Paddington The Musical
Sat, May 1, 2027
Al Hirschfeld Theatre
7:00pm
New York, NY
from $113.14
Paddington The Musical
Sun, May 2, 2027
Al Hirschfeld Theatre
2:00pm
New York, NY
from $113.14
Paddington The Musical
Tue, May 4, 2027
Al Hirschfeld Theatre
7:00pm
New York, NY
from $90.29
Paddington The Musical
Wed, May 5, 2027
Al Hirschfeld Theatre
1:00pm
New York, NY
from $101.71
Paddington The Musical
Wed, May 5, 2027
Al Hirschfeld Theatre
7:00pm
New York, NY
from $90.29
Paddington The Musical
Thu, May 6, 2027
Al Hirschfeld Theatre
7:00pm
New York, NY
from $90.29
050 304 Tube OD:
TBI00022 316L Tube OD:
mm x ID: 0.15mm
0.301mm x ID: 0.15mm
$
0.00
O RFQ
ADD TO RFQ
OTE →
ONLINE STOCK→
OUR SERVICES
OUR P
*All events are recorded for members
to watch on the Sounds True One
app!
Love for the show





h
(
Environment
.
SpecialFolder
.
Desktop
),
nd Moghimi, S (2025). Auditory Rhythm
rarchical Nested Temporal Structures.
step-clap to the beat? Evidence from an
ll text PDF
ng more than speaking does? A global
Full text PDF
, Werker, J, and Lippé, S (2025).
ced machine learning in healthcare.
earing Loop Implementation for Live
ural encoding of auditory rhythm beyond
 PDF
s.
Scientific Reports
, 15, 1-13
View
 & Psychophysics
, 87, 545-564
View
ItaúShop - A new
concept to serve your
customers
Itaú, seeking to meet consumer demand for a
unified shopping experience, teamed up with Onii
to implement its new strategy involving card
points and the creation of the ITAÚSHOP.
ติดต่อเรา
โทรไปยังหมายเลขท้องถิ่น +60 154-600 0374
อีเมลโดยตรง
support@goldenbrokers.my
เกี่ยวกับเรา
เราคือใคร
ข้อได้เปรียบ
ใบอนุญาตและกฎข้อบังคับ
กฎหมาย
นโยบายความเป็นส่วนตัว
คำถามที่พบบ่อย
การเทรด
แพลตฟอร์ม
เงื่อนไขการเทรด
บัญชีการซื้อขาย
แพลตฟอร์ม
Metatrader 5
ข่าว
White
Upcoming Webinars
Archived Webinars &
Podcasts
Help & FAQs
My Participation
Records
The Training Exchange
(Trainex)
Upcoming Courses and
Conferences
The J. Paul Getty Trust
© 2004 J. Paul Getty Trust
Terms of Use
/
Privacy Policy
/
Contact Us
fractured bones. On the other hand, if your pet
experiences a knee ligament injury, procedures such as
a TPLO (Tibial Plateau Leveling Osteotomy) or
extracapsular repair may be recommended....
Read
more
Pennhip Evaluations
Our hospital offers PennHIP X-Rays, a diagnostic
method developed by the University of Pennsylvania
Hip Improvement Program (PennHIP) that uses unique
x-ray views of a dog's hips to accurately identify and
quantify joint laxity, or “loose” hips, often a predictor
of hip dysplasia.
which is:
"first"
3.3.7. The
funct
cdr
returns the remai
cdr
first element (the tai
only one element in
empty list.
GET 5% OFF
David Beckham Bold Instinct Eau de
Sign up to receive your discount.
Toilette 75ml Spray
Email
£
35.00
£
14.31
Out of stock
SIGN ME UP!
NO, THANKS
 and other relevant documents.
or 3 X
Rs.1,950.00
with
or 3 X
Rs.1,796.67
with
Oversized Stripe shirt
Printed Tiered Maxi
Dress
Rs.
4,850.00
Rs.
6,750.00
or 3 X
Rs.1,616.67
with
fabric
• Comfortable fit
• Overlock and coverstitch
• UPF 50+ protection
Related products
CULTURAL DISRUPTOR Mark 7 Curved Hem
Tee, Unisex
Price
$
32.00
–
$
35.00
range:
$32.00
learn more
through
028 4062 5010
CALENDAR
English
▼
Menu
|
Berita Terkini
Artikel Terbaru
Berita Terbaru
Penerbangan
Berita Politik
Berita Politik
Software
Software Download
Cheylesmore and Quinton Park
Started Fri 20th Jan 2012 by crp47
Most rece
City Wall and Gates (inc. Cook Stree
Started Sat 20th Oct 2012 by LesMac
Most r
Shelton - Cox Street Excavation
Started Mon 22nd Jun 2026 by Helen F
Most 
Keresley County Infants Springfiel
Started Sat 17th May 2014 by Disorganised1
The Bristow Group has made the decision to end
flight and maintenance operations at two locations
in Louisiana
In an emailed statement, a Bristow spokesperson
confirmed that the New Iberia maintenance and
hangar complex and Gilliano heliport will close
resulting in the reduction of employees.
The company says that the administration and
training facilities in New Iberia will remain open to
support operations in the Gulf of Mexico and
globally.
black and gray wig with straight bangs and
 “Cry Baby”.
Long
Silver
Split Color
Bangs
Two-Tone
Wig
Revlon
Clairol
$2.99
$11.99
_ _ _ _ _
What you have to do >> The complete listing must be reproduced exactly as written.

Solution to this exercise >>
Paddington The Musical
Sat, May 1, 2027
Al Hirschfeld Theatre
7:00pm
New York, NY
from $113.14
Paddington The Musical
Sun, May 2, 2027
Al Hirschfeld Theatre
2:00pm
New York, NY
from $113.14
Paddington The Musical
Tue, May 4, 2027
Al Hirschfeld Theatre
7:00pm
New York, NY
from $90.29
Paddington The Musical
Wed, May 5, 2027
Al Hirschfeld Theatre
1:00pm
New York, NY
from $101.71
Paddington The Musical
Wed, May 5, 2027
Al Hirschfeld Theatre
7:00pm
New York, NY
from $90.29
Paddington The Musical
Thu, May 6, 2027
Al Hirschfeld Theatre
7:00pm
New York, NY
from $90.29
050 304 Tube OD:
TBI00022 316L Tube OD:
mm x ID: 0.15mm
0.301mm x ID: 0.15mm
$
0.00
O RFQ
ADD TO RFQ
OTE →
ONLINE STOCK→
OUR SERVICES
OUR P
*All events are recorded for members
to watch on the Sounds True One
app!
Love for the show





h
(
Environment
.
SpecialFolder
.
Desktop
),
nd Moghimi, S (2025). Auditory Rhythm
rarchical Nested Temporal Structures.
step-clap to the beat? Evidence from an
ll text PDF
ng more than speaking does? A global
Full text PDF
, Werker, J, and Lippé, S (2025).
ced machine learning in healthcare.
earing Loop Implementation for Live
ural encoding of auditory rhythm beyond
 PDF
s.
Scientific Reports
, 15, 1-13
View
 & Psychophysics
, 87, 545-564
View
ItaúShop - A new
concept to serve your
customers
Itaú, seeking to meet consumer demand for a
unified shopping experience, teamed up with Onii
to implement its new strategy involving card
points and the creation of the ITAÚSHOP.
ติดต่อเรา
โทรไปยังหมายเลขท้องถิ่น +60 154-600 0374
อีเมลโดยตรง
support@goldenbrokers.my
เกี่ยวกับเรา
เราคือใคร
ข้อได้เปรียบ
ใบอนุญาตและกฎข้อบังคับ
กฎหมาย
นโยบายความเป็นส่วนตัว
คำถามที่พบบ่อย
การเทรด
แพลตฟอร์ม
เงื่อนไขการเทรด
บัญชีการซื้อขาย
แพลตฟอร์ม
Metatrader 5
ข่าว
White
Upcoming Webinars
Archived Webinars &
Podcasts
Help & FAQs
My Participation
Records
The Training Exchange
(Trainex)
Upcoming Courses and
Conferences
The J. Paul Getty Trust
© 2004 J. Paul Getty Trust
Terms of Use
/
Privacy Policy
/
Contact Us
fractured bones. On the other hand, if your pet
experiences a knee ligament injury, procedures such as
a TPLO (Tibial Plateau Leveling Osteotomy) or
extracapsular repair may be recommended....
Read
more
Pennhip Evaluations
Our hospital offers PennHIP X-Rays, a diagnostic
method developed by the University of Pennsylvania
Hip Improvement Program (PennHIP) that uses unique
x-ray views of a dog's hips to accurately identify and
quantify joint laxity, or “loose” hips, often a predictor
of hip dysplasia.
which is:
"first"
3.3.7. The
funct
cdr
returns the remai
cdr
first element (the tai
only one element in
empty list.
GET 5% OFF
David Beckham Bold Instinct Eau de
Sign up to receive your discount.
Toilette 75ml Spray
Email
£
35.00
£
14.31
Out of stock
SIGN ME UP!
NO, THANKS
 and other relevant documents.
or 3 X
Rs.1,950.00
with
or 3 X
Rs.1,796.67
with
Oversized Stripe shirt
Printed Tiered Maxi
Dress
Rs.
4,850.00
Rs.
6,750.00
or 3 X
Rs.1,616.67
with
fabric
• Comfortable fit
• Overlock and coverstitch
• UPF 50+ protection
Related products
CULTURAL DISRUPTOR Mark 7 Curved Hem
Tee, Unisex
Price
$
32.00
–
$
35.00
range:
$32.00
learn more
through
028 4062 5010
CALENDAR
English
▼
Menu
|
Berita Terkini
Artikel Terbaru
Berita Terbaru
Penerbangan
Berita Politik
Berita Politik
Software
Software Download
Cheylesmore and Quinton Park
Started Fri 20th Jan 2012 by crp47
Most rece
City Wall and Gates (inc. Cook Stree
Started Sat 20th Oct 2012 by LesMac
Most r
Shelton - Cox Street Excavation
Started Mon 22nd Jun 2026 by Helen F
Most 
Keresley County Infants Springfiel
Started Sat 17th May 2014 by Disorganised1
The Bristow Group has made the decision to end
flight and maintenance operations at two locations
in Louisiana
In an emailed statement, a Bristow spokesperson
confirmed that the New Iberia maintenance and
hangar complex and Gilliano heliport will close
resulting in the reduction of employees.
The company says that the administration and
training facilities in New Iberia will remain open to
support operations in the Gulf of Mexico and
globally.
black and gray wig with straight bangs and
 “Cry Baby”.
Long
Silver
Split Color
Bangs
Two-Tone
Wig
Revlon
Clairol
$2.99
$11.99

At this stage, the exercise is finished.